Dataset entries:
- - - - - - -
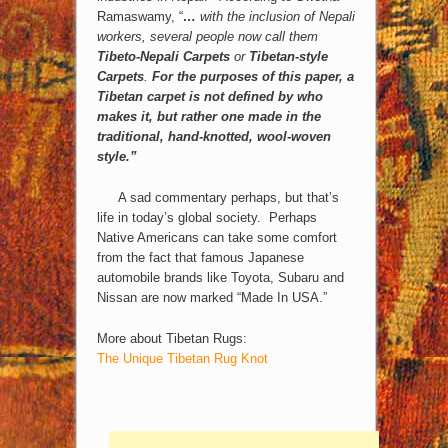
Ramaswamy, “
…
with the inclusion of Nepali
workers, several people now call them
Tibeto-Nepali Carpets
or
Tibetan-style
Carpets
.
For the purposes of this paper,
a
Tibetan carpet is not defined by who
makes it, but rather one made in the
traditional, hand-knotted, wool-woven
style.”
A sad commentary perhaps, but that’s
life in today’s global society. Perhaps
Native Americans can take some comfort
from the fact that famous Japanese
automobile brands like Toyota, Subaru and
Nissan are now marked “Made In USA.”
More about Tibetan Rugs:
The Unique Tibetan Rug Knot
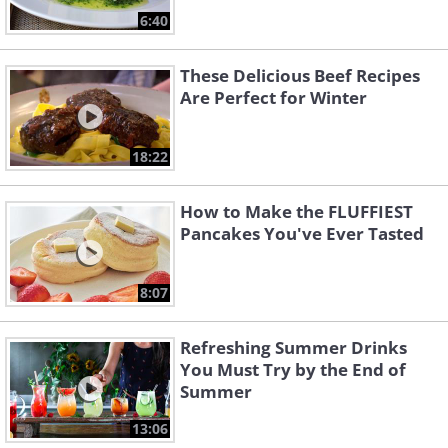
6:40
These Delicious Beef Recipes
Are Perfect for Winter
18:22
How to Make the FLUFFIEST
Pancakes You've Ever Tasted
8:07
Refreshing Summer Drinks
You Must Try by the End of
Summer
13:06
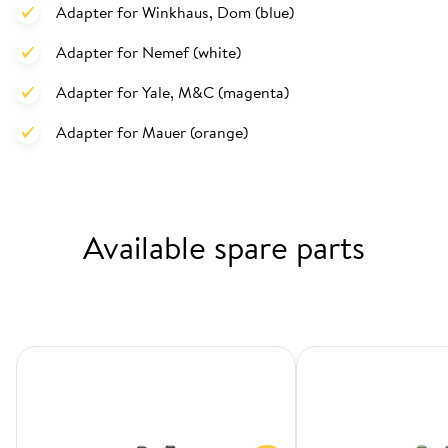
Adapter for Winkhaus, Dom (blue)
Adapter for Nemef (white)
Adapter for Yale, M&C (magenta)
Adapter for Mauer (orange)
Available spare parts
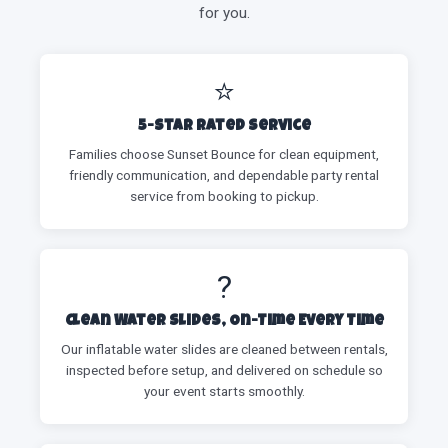
for you.
⭐
5-Star Rated Service
Families choose Sunset Bounce for clean equipment,
friendly communication, and dependable party rental
service from booking to pickup.
?
Clean Water Slides, On-Time Every Time
Our inflatable water slides are cleaned between rentals,
inspected before setup, and delivered on schedule so
your event starts smoothly.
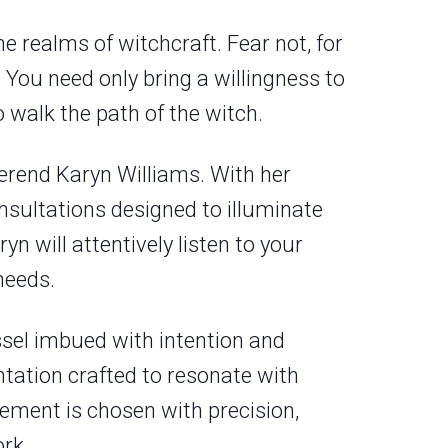
e realms of witchcraft. Fear not, for
 You need only bring a willingness to
 walk the path of the witch.
erend Karyn Williams. With her
nsultations designed to illuminate
n will attentively listen to your
needs.
vessel imbued with intention and
antation crafted to resonate with
lement is chosen with precision,
rk.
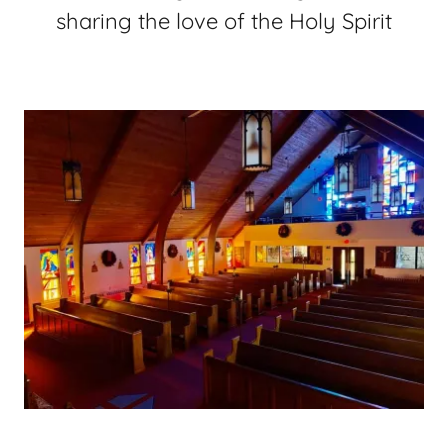
sharing the love of the Holy Spirit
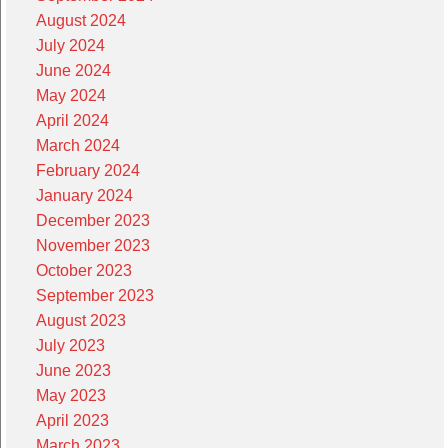
August 2024
July 2024
June 2024
May 2024
April 2024
March 2024
February 2024
January 2024
December 2023
November 2023
October 2023
September 2023
August 2023
July 2023
June 2023
May 2023
April 2023
March 2023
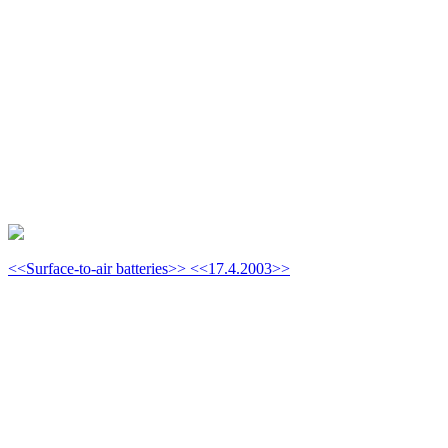
<<Surface-to-air batteries>> <<17.4.2003>>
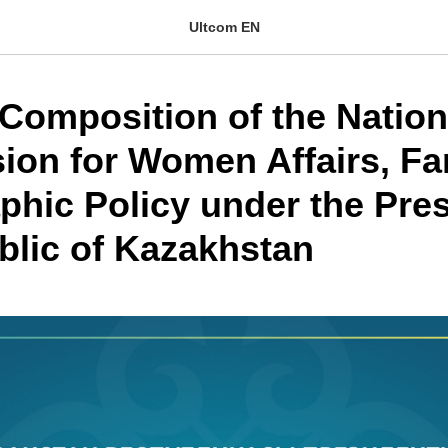
Ultcom EN
Composition of the Nation
on for Women Affairs, Fa
hic Policy under the Pres
blic of Kazakhstan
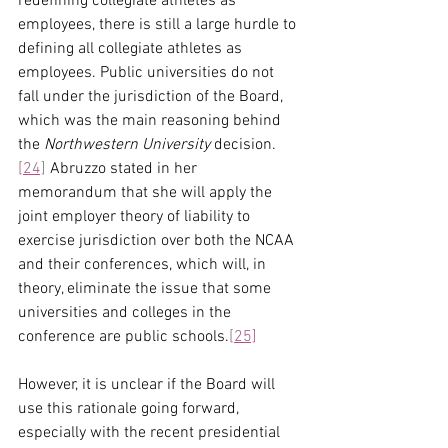
redefining collegiate athletes as 
employees, there is still a large hurdle to 
defining all collegiate athletes as 
employees. Public universities do not 
fall under the jurisdiction of the Board, 
which was the main reasoning behind 
the 
Northwestern University 
decision.
[24]
 Abruzzo stated in her 
memorandum that she will apply the 
joint employer theory of liability to 
exercise jurisdiction over both the NCAA 
and their conferences, which will, in 
theory, eliminate the issue that some 
universities and colleges in the 
conference are public schools.
[25]
However, it is unclear if the Board will 
use this rationale going forward, 
especially with the recent presidential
- - - - - - -
--- EXERCISE GOAL ---
Pictures must be left out when the records are transcribed exactly.

--- FINAL ANSWER ---
Ramaswamy, “
…
with the inclusion of Nepali
workers, several people now call them
Tibeto-Nepali Carpets
or
Tibetan-style
Carpets
.
For the purposes of this paper,
a
Tibetan carpet is not defined by who
makes it, but rather one made in the
traditional, hand-knotted, wool-woven
style.”
A sad commentary perhaps, but that’s
life in today’s global society. Perhaps
Native Americans can take some comfort
from the fact that famous Japanese
automobile brands like Toyota, Subaru and
Nissan are now marked “Made In USA.”
More about Tibetan Rugs:
The Unique Tibetan Rug Knot
6:40
These Delicious Beef Recipes
Are Perfect for Winter
18:22
How to Make the FLUFFIEST
Pancakes You've Ever Tasted
8:07
Refreshing Summer Drinks
You Must Try by the End of
Summer
13:06
Adapter for Winkhaus, Dom (blue)
Adapter for Nemef (white)
Adapter for Yale, M&C (magenta)
Adapter for Mauer (orange)
Available spare parts
for you.
⭐
5-Star Rated Service
Families choose Sunset Bounce for clean equipment,
friendly communication, and dependable party rental
service from booking to pickup.
?
Clean Water Slides, On-Time Every Time
Our inflatable water slides are cleaned between rentals,
inspected before setup, and delivered on schedule so
your event starts smoothly.
e realms of witchcraft. Fear not, for
 You need only bring a willingness to
 walk the path of the witch.
erend Karyn Williams. With her
nsultations designed to illuminate
n will attentively listen to your
needs.
vessel imbued with intention and
antation crafted to resonate with
lement is chosen with precision,
rk.
sharing the love of the Holy Spirit
August 2024
July 2024
June 2024
May 2024
April 2024
March 2024
February 2024
January 2024
December 2023
November 2023
October 2023
September 2023
August 2023
July 2023
June 2023
May 2023
April 2023
March 2023
<<Surface-to-air batteries>> <<17.4.2003>>
Ultcom EN
Composition of the Nation
on for Women Affairs, Fa
hic Policy under the Pres
blic of Kazakhstan
redefining collegiate athletes as 
employees, there is still a large hurdle to 
defining all collegiate athletes as 
employees. Public universities do not 
fall under the jurisdiction of the Board, 
which was the main reasoning behind 
the 
Northwestern University 
decision.
[24]
 Abruzzo stated in her 
memorandum that she will apply the 
joint employer theory of liability to 
exercise jurisdiction over both the NCAA 
and their conferences, which will, in 
theory, eliminate the issue that some 
universities and colleges in the 
conference are public schools.
[25]
However, it is unclear if the Board will 
use this rationale going forward, 
especially with the recent presidential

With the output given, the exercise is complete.